─── EXTRACTED DATA
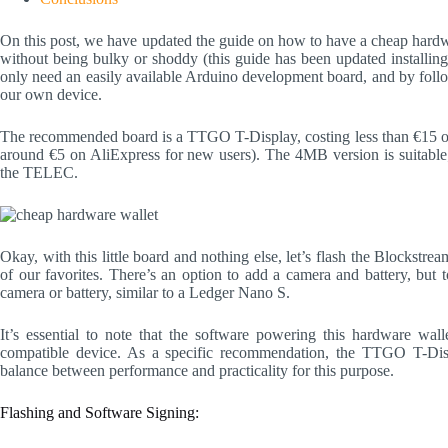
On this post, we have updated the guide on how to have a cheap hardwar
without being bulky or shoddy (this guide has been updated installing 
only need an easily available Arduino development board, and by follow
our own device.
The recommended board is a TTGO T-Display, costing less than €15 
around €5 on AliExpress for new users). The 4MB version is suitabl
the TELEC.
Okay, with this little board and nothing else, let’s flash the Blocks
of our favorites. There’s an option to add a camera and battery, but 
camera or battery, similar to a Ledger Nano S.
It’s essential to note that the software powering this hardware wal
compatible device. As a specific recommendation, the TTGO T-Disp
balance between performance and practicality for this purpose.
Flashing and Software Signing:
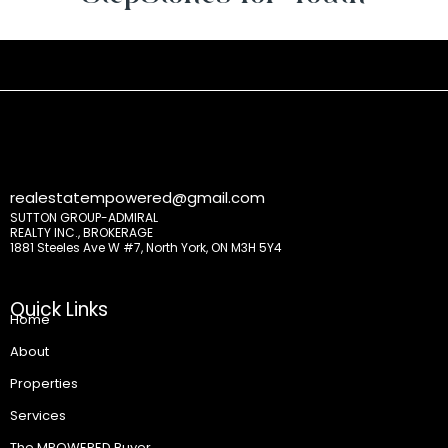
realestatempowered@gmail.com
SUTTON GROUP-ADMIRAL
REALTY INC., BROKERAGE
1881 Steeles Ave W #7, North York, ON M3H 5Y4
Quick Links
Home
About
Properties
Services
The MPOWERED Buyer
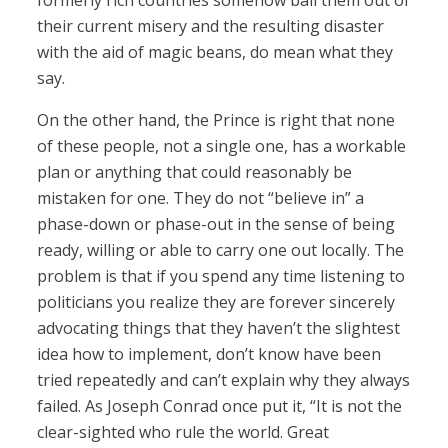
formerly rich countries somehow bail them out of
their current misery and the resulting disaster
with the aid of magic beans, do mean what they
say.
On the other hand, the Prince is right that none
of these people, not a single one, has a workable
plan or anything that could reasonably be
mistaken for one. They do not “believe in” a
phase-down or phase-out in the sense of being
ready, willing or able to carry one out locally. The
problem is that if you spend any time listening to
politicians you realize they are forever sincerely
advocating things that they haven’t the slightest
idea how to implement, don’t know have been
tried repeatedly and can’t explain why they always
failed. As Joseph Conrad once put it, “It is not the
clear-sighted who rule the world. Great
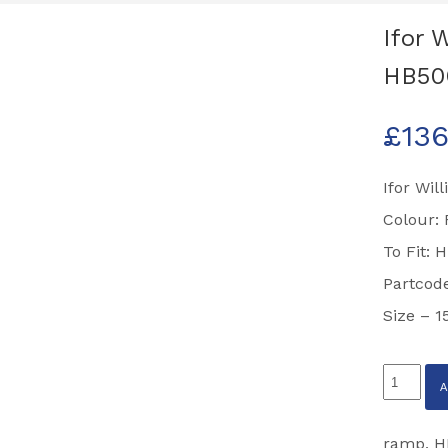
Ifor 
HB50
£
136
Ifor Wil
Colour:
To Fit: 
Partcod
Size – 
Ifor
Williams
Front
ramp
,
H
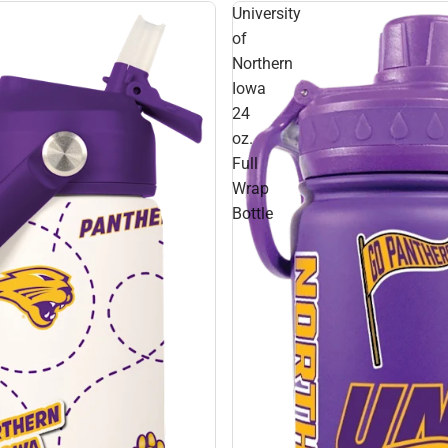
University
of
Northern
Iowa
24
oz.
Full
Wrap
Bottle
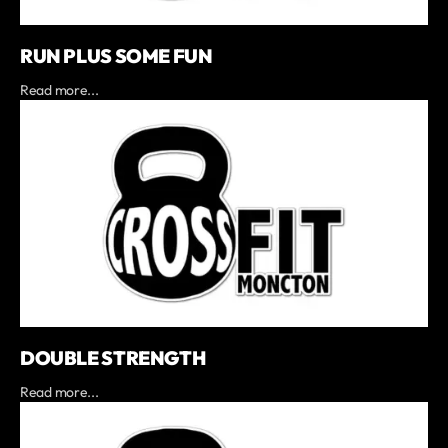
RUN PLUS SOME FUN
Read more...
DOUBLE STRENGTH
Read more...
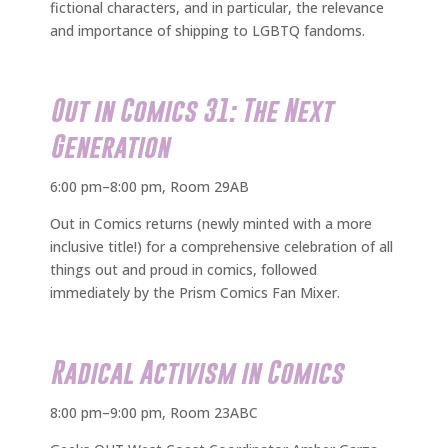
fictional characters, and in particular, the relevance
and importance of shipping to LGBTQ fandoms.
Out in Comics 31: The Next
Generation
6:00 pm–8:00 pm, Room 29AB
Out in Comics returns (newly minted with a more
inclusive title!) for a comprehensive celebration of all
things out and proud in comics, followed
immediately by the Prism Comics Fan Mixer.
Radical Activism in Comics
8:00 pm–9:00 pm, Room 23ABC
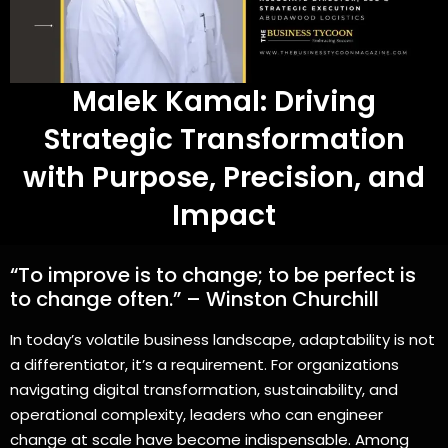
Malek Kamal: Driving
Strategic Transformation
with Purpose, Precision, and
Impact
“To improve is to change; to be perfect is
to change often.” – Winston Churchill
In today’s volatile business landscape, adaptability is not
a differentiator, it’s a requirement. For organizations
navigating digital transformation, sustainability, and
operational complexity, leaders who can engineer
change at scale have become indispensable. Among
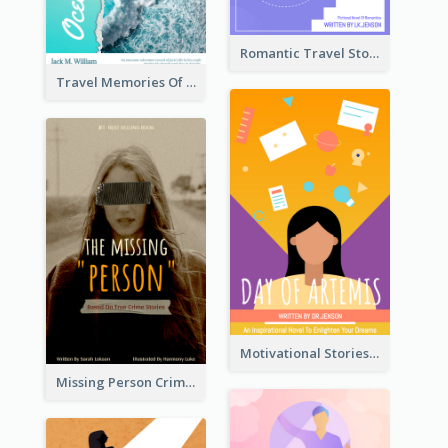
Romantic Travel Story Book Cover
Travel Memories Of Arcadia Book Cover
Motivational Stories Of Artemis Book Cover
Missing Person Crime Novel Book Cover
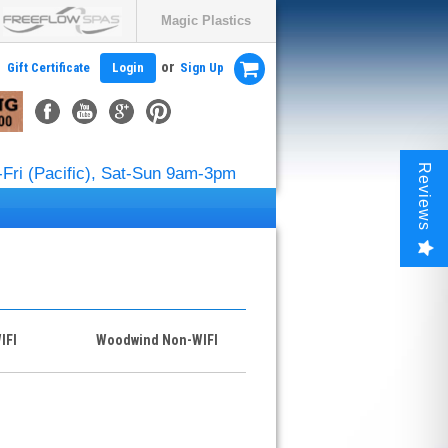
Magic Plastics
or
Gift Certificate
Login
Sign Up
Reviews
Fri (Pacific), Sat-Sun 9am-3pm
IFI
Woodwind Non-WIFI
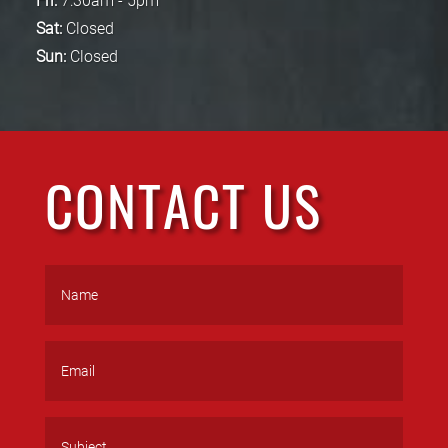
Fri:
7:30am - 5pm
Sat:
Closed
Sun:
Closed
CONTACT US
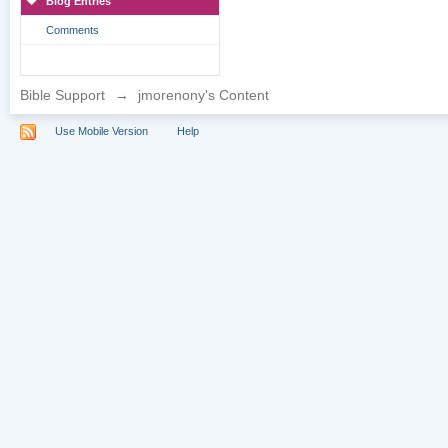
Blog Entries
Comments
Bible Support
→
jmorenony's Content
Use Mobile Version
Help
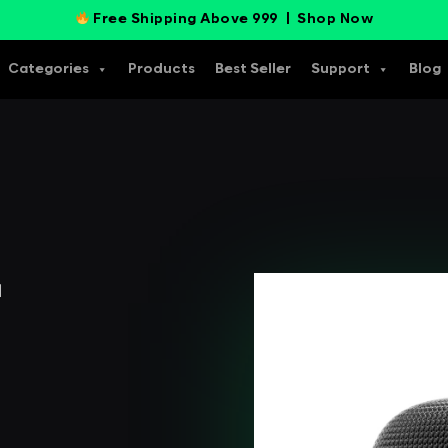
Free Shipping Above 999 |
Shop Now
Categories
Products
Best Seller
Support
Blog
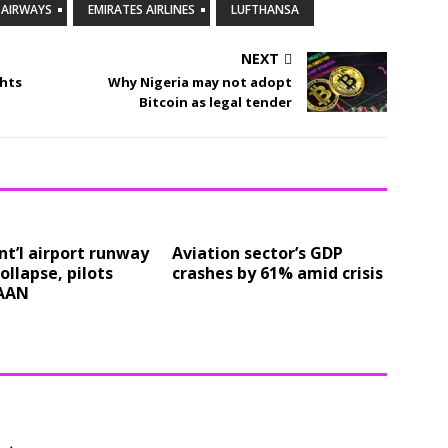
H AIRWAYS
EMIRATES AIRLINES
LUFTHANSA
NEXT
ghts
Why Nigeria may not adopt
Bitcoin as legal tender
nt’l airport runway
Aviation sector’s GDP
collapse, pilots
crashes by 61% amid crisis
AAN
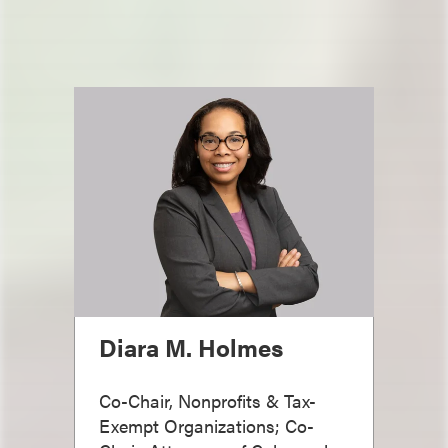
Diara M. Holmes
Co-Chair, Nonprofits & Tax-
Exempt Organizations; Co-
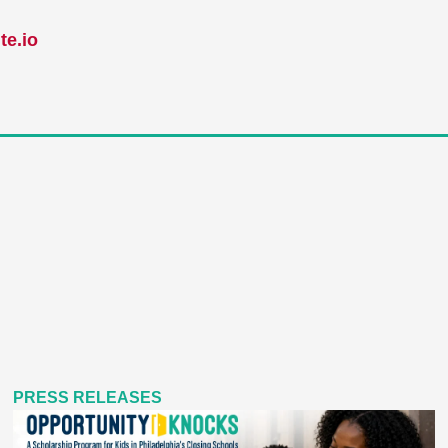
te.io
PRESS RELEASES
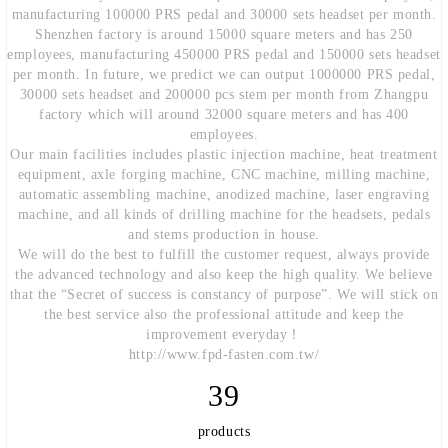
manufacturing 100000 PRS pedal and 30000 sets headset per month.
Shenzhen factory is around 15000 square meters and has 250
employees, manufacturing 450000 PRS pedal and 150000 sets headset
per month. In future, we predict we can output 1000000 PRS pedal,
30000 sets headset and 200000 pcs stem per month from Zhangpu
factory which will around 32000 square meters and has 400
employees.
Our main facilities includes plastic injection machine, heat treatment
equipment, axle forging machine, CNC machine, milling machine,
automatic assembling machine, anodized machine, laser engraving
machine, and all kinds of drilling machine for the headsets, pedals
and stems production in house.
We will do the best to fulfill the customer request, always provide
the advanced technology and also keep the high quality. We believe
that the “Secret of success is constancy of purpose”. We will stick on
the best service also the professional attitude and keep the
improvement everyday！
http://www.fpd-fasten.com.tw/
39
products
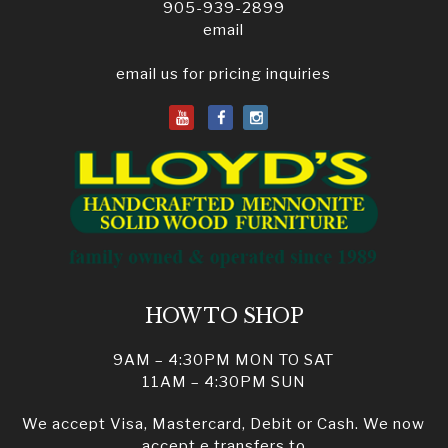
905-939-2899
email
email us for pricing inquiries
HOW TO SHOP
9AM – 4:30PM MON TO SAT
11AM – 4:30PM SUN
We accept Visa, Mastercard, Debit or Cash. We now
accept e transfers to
──────
__ABOUT THIS EXERCISE__. The answer should be a single number: how many lines of the entries hold "board".

__FINISHED TASK__. 3